* Required work *
With pictures omitted, output the records below exactly as they appear.

[Data excerpts]
◇ ◇ ◇ ◇ ◇ ◇ ◇

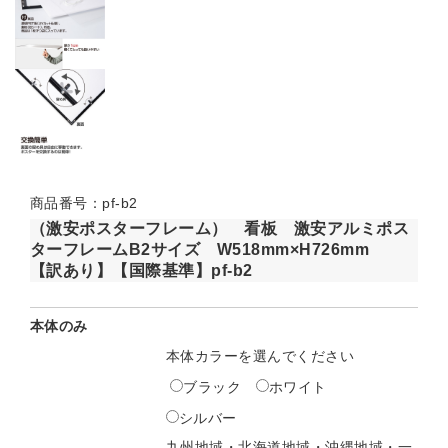
商品番号：pf-b2
（激安ポスターフレーム） 看板 激安アルミポス
ターフレームB2サイズ W518mm×H726mm
【訳あり】【国際基準】pf-b2
本体のみ
本体カラーを選んでください
ブラック
ホワイト
シルバー
九州地域・北海道地域・沖縄地域・一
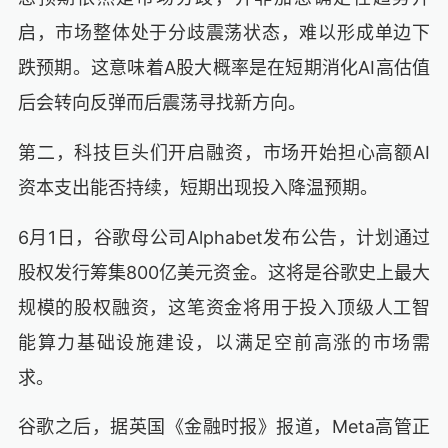
启，市场整体处于分歧震荡状态，难以形成单边下
跌预期。这意味着A股大概率是在短期消化AI高估值
后会转向反弹而后震荡寻找新方向。
第二，科技巨头们开启融资，市场开始担心高额AI
资本支出能否持续，短期出现投入降温预期。
6月1日，谷歌母公司Alphabet发布公告，计划通过
股权发行筹集800亿美元资金。这将是谷歌史上最大
规模的股权融资，这笔资金将用于投入顶级人工智
能算力基础设施建设，以满足空前高涨的市场需
求。
谷歌之后，据英国《金融时报》报道，Meta高管正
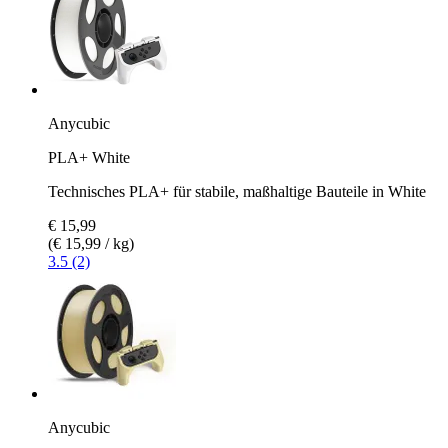
Anycubic
PLA+ White
Technisches PLA+ für stabile, maßhaltige Bauteile in White
€ 15,99
(€ 15,99 / kg)
3.5 (2)
Anycubic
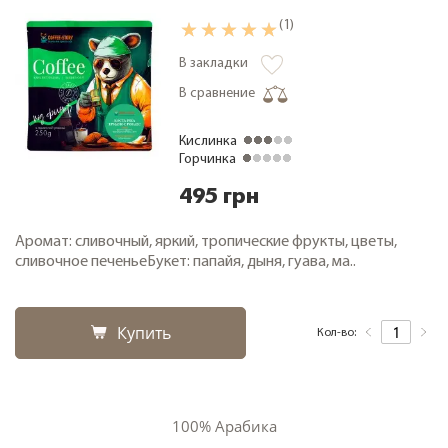
(1)
В закладки
В сравнение
Кислинка
Горчинка
495 грн
Аромат: сливочный, яркий, тропические фрукты, цветы,
сливочное печеньеБукет: папайя, дыня, гуава, ма..
Купить
Кол-во:
100% Арабика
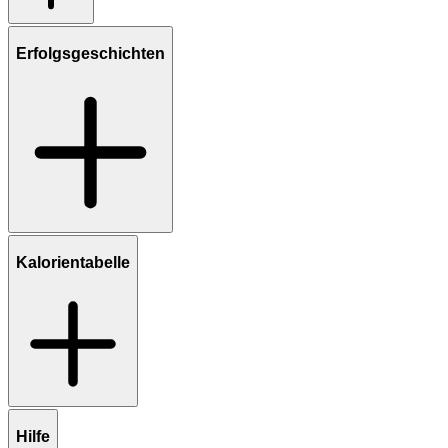
Erfolgsgeschichten
Kalorientabelle
Hilfe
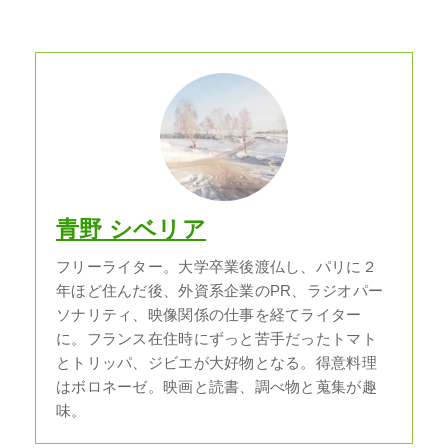
青野 シベリア
フリーライター。大学卒業後渡仏し、パリに２
年ほど住んだ後、外資系企業のPR、ラジオパー
ソナリティ、映像関係の仕事を経てライター
に。フランス在住時にずっと苦手だったトマト
とトリッパ、ジビエが大好物となる。得意料理
はボロネーゼ。映画と読書、調べ物と蒐集が趣
味。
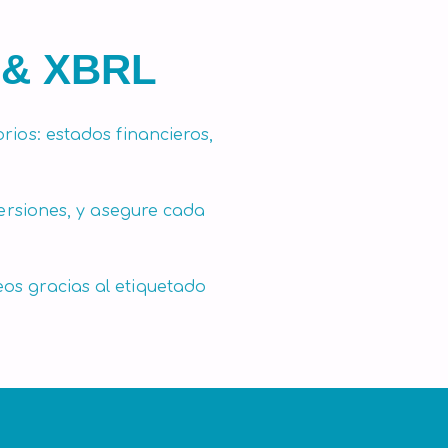
& XBRL
rios: estados financieros,
 versiones, y asegure cada
os gracias al etiquetado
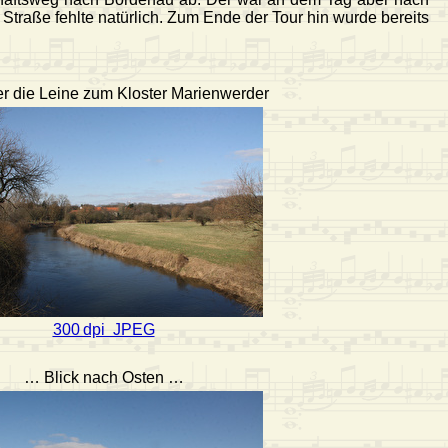
Straße fehlte natürlich. Zum Ende der Tour hin wurde bereits
er die Leine zum Kloster Marienwerder
300 dpi JPEG
… Blick nach Osten …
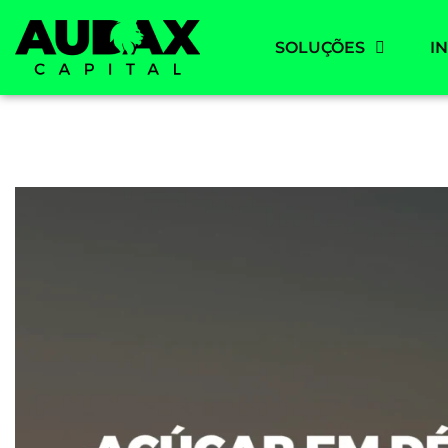
SOLUÇÕES
I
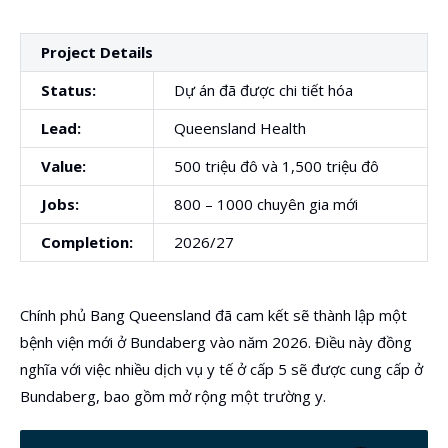
Project Details
Status:
Dự án đã được chi tiết hóa
Lead:
Queensland Health
Value:
500 triệu đô và 1,500 triệu đô
Jobs:
800 – 1000 chuyên gia mới
Completion:
2026/27
Chính phủ Bang Queensland đã cam kết sẽ thành lập một
bệnh viện mới ở Bundaberg vào năm 2026. Điều này đồng
nghĩa với việc nhiều dịch vụ y tế ở cấp 5 sẽ được cung cấp ở
Bundaberg, bao gồm mở rộng một trường y.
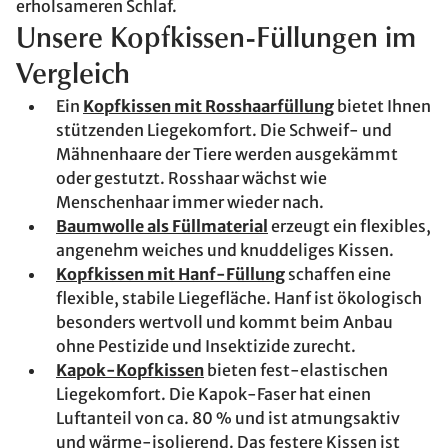
erholsameren Schlaf.
Unsere Kopfkissen-Füllungen im
Vergleich
Ein
Kopfkissen mit Rosshaarfüllung
bietet Ihnen
stützenden Liegekomfort. Die Schweif- und
Mähnenhaare der Tiere werden ausgekämmt
oder gestutzt. Rosshaar wächst wie
Menschenhaar immer wieder nach.
Baumwolle als Füllmaterial
erzeugt ein flexibles,
angenehm weiches und knuddeliges Kissen.
Kopfkissen mit Hanf-Füllung
schaffen eine
flexible, stabile Liegefläche. Hanf ist ökologisch
besonders wertvoll und kommt beim Anbau
ohne Pestizide und Insektizide zurecht.
Kapok-Kopfkissen
bieten fest-elastischen
Liegekomfort. Die Kapok-Faser hat einen
Luftanteil von ca. 80 % und ist atmungsaktiv
und wärme-isolierend. Das festere Kissen ist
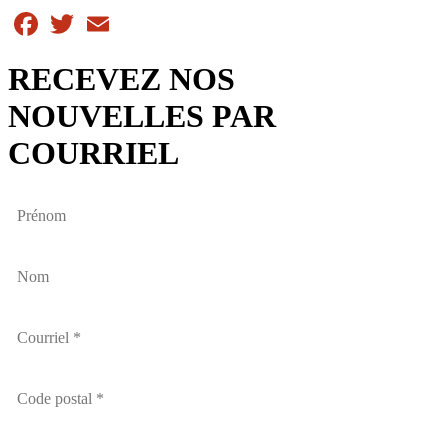
Facebook
Twitter
Email
RECEVEZ NOS
NOUVELLES PAR
COURRIEL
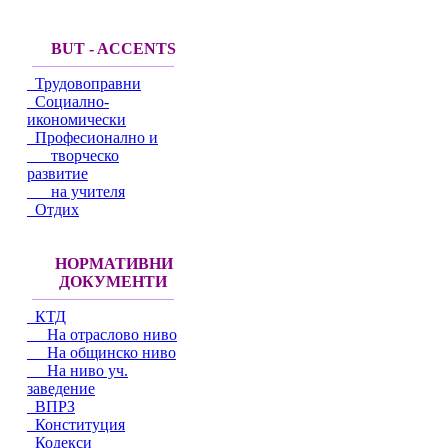
BUT - ACCENTS
Трудовоправни
Социално-
икономически
Професионално и
творческо
развитие
на учителя
Отдих
НОРМАТИВНИ
ДОКУМЕНТИ
КТД
На отраслово ниво
На общинско ниво
На ниво уч.
заведение
ВПРЗ
Конституция
Кодекси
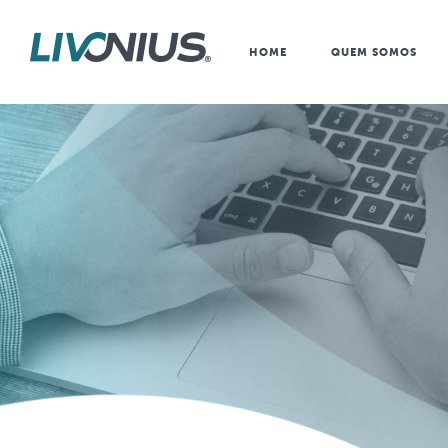
HOME
QUEM SOMOS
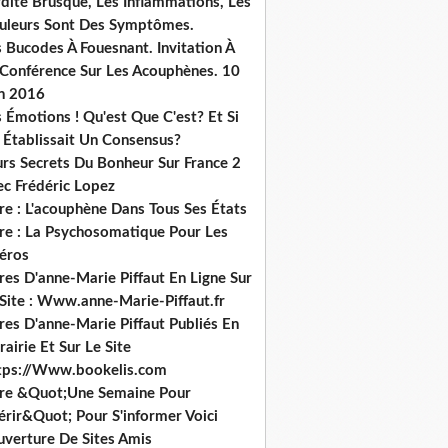
dité Brusque, Les Inflammations, Les
uleurs Sont Des Symptômes.
 Bucodes À Fouesnant. Invitation À
 Conférence Sur Les Acouphènes. 10
in 2016
 Émotions ! Qu'est Que C'est? Et Si
 Établissait Un Consensus?
urs Secrets Du Bonheur Sur France 2
ec Frédéric Lopez
re : L'acouphène Dans Tous Ses États
vre : La Psychosomatique Pour Les
héros
res D'anne-Marie Piffaut En Ligne Sur
 Site : Www.anne-Marie-Piffaut.fr
res D'anne-Marie Piffaut Publiés En
rairie Et Sur Le Site
tps://Www.bookelis.com
vre &Quot;Une Semaine Pour
érir&Quot; Pour S'informer Voici
uverture De Sites Amis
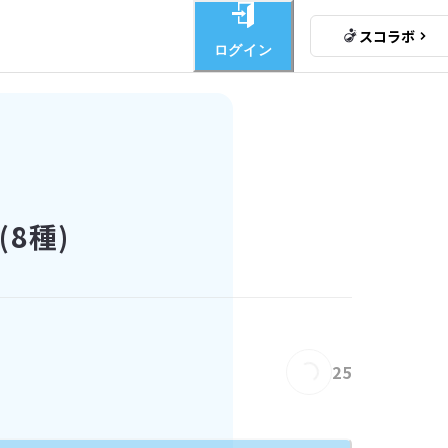
スコラボ
ログイン
8種)
Loading...
25
Loading...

◇ ◇ ◇ ◇ ◇ ◇ ◇

* Your solution *
商品番号：pf-b2
（激安ポスターフレーム） 看板 激安アルミポス
ターフレームB2サイズ W518mm×H726mm
【訳あり】【国際基準】pf-b2
本体のみ
本体カラーを選んでください
ブラック
ホワイト
シルバー
九州地域・北海道地域・沖縄地域・一
启，市场整体处于分歧震荡状态，难以形成单边下
跌预期。这意味着A股大概率是在短期消化AI高估值
后会转向反弹而后震荡寻找新方向。
第二，科技巨头们开启融资，市场开始担心高额AI
资本支出能否持续，短期出现投入降温预期。
6月1日，谷歌母公司Alphabet发布公告，计划通过
股权发行筹集800亿美元资金。这将是谷歌史上最大
规模的股权融资，这笔资金将用于投入顶级人工智
能算力基础设施建设，以满足空前高涨的市场需
求。
谷歌之后，据英国《金融时报》报道，Meta高管正
Anycubic
PLA+ White
Technisches PLA+ für stabile, maßhaltige Bauteile in White
€ 15,99
(€ 15,99 / kg)
3.5 (2)
Anycubic
(1)
В закладки
В сравнение
Кислинка
Горчинка
495 грн
Аромат: сливочный, яркий, тропические фрукты, цветы,
сливочное печеньеБукет: папайя, дыня, гуава, ма..
Купить
Кол-во:
100% Арабика
Erfolgsgeschichten
Kalorientabelle
Hilfe
青野 シベリア
フリーライター。大学卒業後渡仏し、パリに２
年ほど住んだ後、外資系企業のPR、ラジオパー
ソナリティ、映像関係の仕事を経てライター
に。フランス在住時にずっと苦手だったトマト
とトリッパ、ジビエが大好物となる。得意料理
はボロネーゼ。映画と読書、調べ物と蒐集が趣
味。
& XBRL
rios: estados financieros,
 versiones, y asegure cada
os gracias al etiquetado
Straße fehlte natürlich. Zum Ende der Tour hin wurde bereits
er die Leine zum Kloster Marienwerder
300 dpi JPEG
… Blick nach Osten …
SOLUÇÕES
I
Project Details
Status:
Dự án đã được chi tiết hóa
Lead:
Queensland Health
Value:
500 triệu đô và 1,500 triệu đô
Jobs:
800 – 1000 chuyên gia mới
Completion:
2026/27
Chính phủ Bang Queensland đã cam kết sẽ thành lập một
bệnh viện mới ở Bundaberg vào năm 2026. Điều này đồng
nghĩa với việc nhiều dịch vụ y tế ở cấp 5 sẽ được cung cấp ở
Bundaberg, bao gồm mở rộng một trường y.
erholsameren Schlaf.
Unsere Kopfkissen-Füllungen im
Vergleich
Ein
Kopfkissen mit Rosshaarfüllung
bietet Ihnen
stützenden Liegekomfort. Die Schweif- und
Mähnenhaare der Tiere werden ausgekämmt
oder gestutzt. Rosshaar wächst wie
Menschenhaar immer wieder nach.
Baumwolle als Füllmaterial
erzeugt ein flexibles,
angenehm weiches und knuddeliges Kissen.
Kopfkissen mit Hanf-Füllung
schaffen eine
flexible, stabile Liegefläche. Hanf ist ökologisch
besonders wertvoll und kommt beim Anbau
ohne Pestizide und Insektizide zurecht.
Kapok-Kopfkissen
bieten fest-elastischen
Liegekomfort. Die Kapok-Faser hat einen
Luftanteil von ca. 80 % und ist atmungsaktiv
und wärme-isolierend. Das festere Kissen ist
Facebook
Twitter
Email
RECEVEZ NOS
NOUVELLES PAR
COURRIEL
BUT - ACCENTS
Трудовоправни
Социално-
икономически
Професионално и
творческо
развитие
на учителя
Отдих
НОРМАТИВНИ
ДОКУМЕНТИ
КТД
На отраслово ниво
На общинско ниво
На ниво уч.
заведение
ВПРЗ
Конституция
Кодекси
HOME
QUEM SOMOS
dité Brusque, Les Inflammations, Les
uleurs Sont Des Symptômes.
 Bucodes À Fouesnant. Invitation À
 Conférence Sur Les Acouphènes. 10
in 2016
 Émotions ! Qu'est Que C'est? Et Si
 Établissait Un Consensus?
urs Secrets Du Bonheur Sur France 2
ec Frédéric Lopez
re : L'acouphène Dans Tous Ses États
vre : La Psychosomatique Pour Les
héros
res D'anne-Marie Piffaut En Ligne Sur
 Site : Www.anne-Marie-Piffaut.fr
res D'anne-Marie Piffaut Publiés En
rairie Et Sur Le Site
tps://Www.bookelis.com
vre &Quot;Une Semaine Pour
érir&Quot; Pour S'informer Voici
uverture De Sites Amis
スコラボ
ログイン
8種)
Loading...
25
Loading...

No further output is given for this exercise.